| Problem statement Summary sheet for Newton's Laws - 1 Solution video |
DISCUSSION THREAD
Since the motion of P is being described here in terms of polar variables of r and θ, it is recommended that you use a polar description for your forces and acceleration.
Use the Four-Step solution plan outlined in the lecture book:
Step 1 - FBD: Draw a free body diagram of C. NOTE: The arm rotates about a vertical axis, meaning that the arm moves in a horizontal plane; that is, the gravitational force acts perpendicular to the plane of the paper.
Step 2 - Kinetics (Newton): Resolve the forces in your FBD into their polar components. Sum forces in the r-direction and set equal m*ar. Sum forces in the θ-direction and set equal to m*aθ
Step 3 - Kinematics: Use the polar kinematics descriptions of ar = r_ddot - r*θ_dot^2 and aθ = r*θ_ddot + 2*r_dot*θ_dot.
Step 4 - Solve. When solving for the normal force, N, acting on C take note of the sign on your answer. What does this sign mean in terms of answering Part (c)?
Any questions?? Please ask/answer questions regarding this homework problem through the "Leave a Comment" link above.
This problem is very similar to what was worked out in class, specifically 4.A.10. Remember to draw your force diagrams to solve this problem.
Should we expect T to be negative here? Since r_dot is also negative?
The sign you get back on T will depend on how you draw your FBD. I assume that you will draw T pointing from C to O. That direction would correspond to the cord being taut and in tension. For that FBD, you should get a positive value for T. A negative value of T would mean that the cord would need to be "pushing" on C. And, we know that you cannot push with a string.
The problem statement gives us all information we need to come up with a fully numeric answer other than the angle at this instant. Am I missing something, or are we supposed to leave our answers in terms of theta?
This had me confused for a while, I believe the key is
"NOTE: The arm rotates about a vertical axis, meaning that the arm moves in a horizontal plane; that is, the gravitational force acts perpendicular to the plane of the paper."
What you are thinking of as the y axis is actually the z axis. mg is acting out of the page, thus is not necessary in the calculations.
Are you saying that what's typically viewed as x (left right) and y (up down) is actually x (left and right) and z (up down)? This would make y coming out of the page right? how would this eliminate mg?
The issue does not have any connection with coordinate axes. The arm is rotating about a VERTICAL axis at end O. Therefore the plane that you observe from the provided figure is a HORIZONTAL plane. The gravitational force acting on C is in the vertical direction; that is, weight acts perpendicular to the page. Weight has no influence on the motion of C as C moves along the horizontal arm.
To add to what Colin said, if you look at example 4.A.10 you can see that this problem can be solved using an e_r and e_theta coordinate system that eliminates any need for theta and uses the given values.

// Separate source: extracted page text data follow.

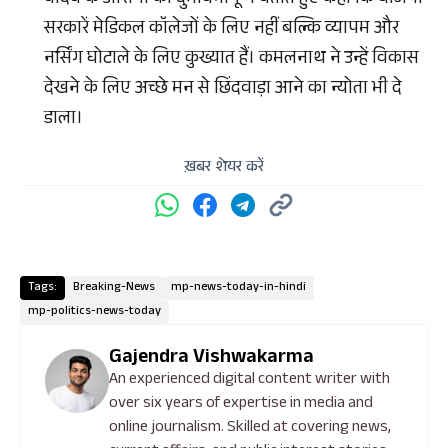
यादव के आरोपों को दुर्भावनापूर्ण बताते हुए कहा कि बीजेपी
सरकारें मेडिकल कॉलेजों के लिए नहीं बल्कि व्यापम और
नर्सिंग घोटाले के लिए कुख्यात हैं। कमलनाथ ने उन्हें विकास
देखने के लिए अच्छे मन से छिंदवाड़ा आने का न्योता भी दे
डाला।
ख़बर शेयर करें
Tags:
Breaking-News
mp-news-today-in-hindi
mp-politics-news-today
Gajendra Vishwakarma
An experienced digital content writer with
over six years of expertise in media and
online journalism. Skilled at covering news,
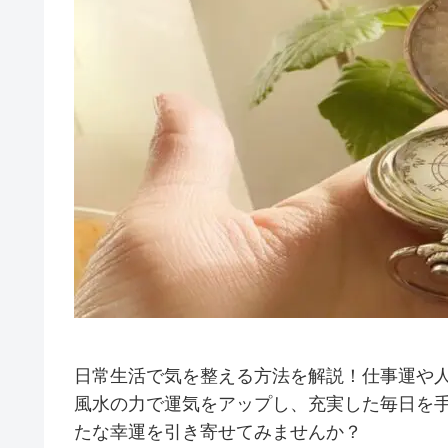
日常生活で気を整える方法を解説！仕事運や
風水の力で運気をアップし、充実した毎日を
たな幸運を引き寄せてみませんか？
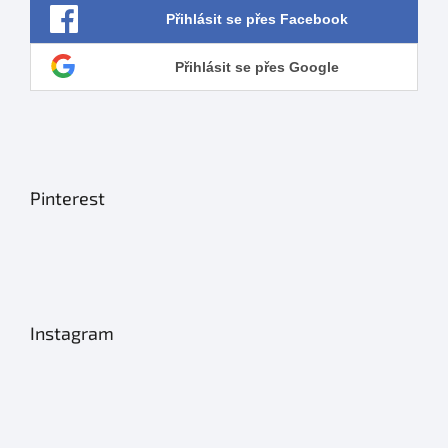
Přihlásit se přes Facebook
Přihlásit se přes Google
Pinterest
Instagram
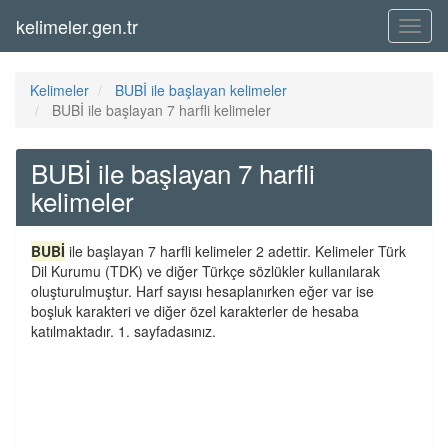
kelimeler.gen.tr
Menü
Kelimeler
BUBİ ile başlayan kelimeler
BUBİ ile başlayan 7 harfli kelimeler
BUBİ ile başlayan 7 harfli
kelimeler
BUBİ
ile başlayan 7 harfli kelimeler 2 adettir. Kelimeler Türk
Dil Kurumu (TDK) ve diğer Türkçe sözlükler kullanılarak
oluşturulmuştur. Harf sayısı hesaplanırken eğer var ise
boşluk karakteri ve diğer özel karakterler de hesaba
katılmaktadır. 1. sayfadasınız.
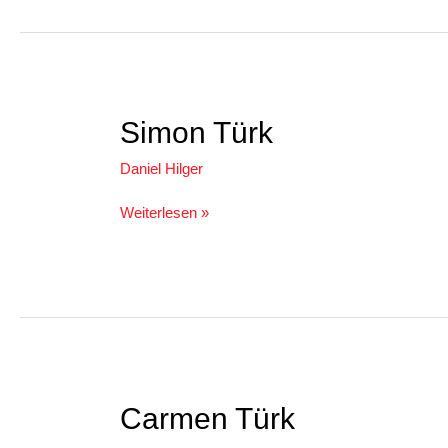
Simon
Simon Türk
Türk
Daniel Hilger
Weiterlesen »
Carmen
Carmen Türk
Türk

The only reason you can do this question and example 4.A.10 is because the rods are rotating within a horizontal plane. The polar description doesn't inherently remove the need for angle of inclination.

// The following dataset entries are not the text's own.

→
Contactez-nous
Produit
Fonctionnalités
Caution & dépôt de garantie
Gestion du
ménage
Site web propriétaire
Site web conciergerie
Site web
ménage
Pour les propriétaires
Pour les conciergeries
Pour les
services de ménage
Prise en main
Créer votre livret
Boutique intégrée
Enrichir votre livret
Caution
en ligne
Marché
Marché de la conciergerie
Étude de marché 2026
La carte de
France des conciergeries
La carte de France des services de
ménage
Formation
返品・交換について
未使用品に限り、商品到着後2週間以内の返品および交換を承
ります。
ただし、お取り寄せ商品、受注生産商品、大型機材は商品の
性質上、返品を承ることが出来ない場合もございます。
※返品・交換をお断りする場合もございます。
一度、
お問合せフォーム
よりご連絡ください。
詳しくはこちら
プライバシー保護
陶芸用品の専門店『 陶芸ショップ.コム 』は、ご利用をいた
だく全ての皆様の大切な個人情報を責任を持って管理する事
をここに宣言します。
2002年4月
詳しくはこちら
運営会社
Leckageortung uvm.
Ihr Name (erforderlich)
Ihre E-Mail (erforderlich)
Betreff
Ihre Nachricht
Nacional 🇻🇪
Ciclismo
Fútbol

To determine where the block makes contact on the arm remember what the sign for your normal force tells you. Also remeber what happens when rdot is greater than or less than zero. Like what others said it helps to refer back to example 4.A.10.
When I have the solution for T, should I report the final answer in the true direction/sign, or the direction/sign? For example, assuming negative and solving positive. Should the final answer be reported as negative?
Tension is the magnitude of a force. It is correct to state that as a positive number. If you find that your answer shows that the cord is “pushing” on the block, then you may want to check back over your work.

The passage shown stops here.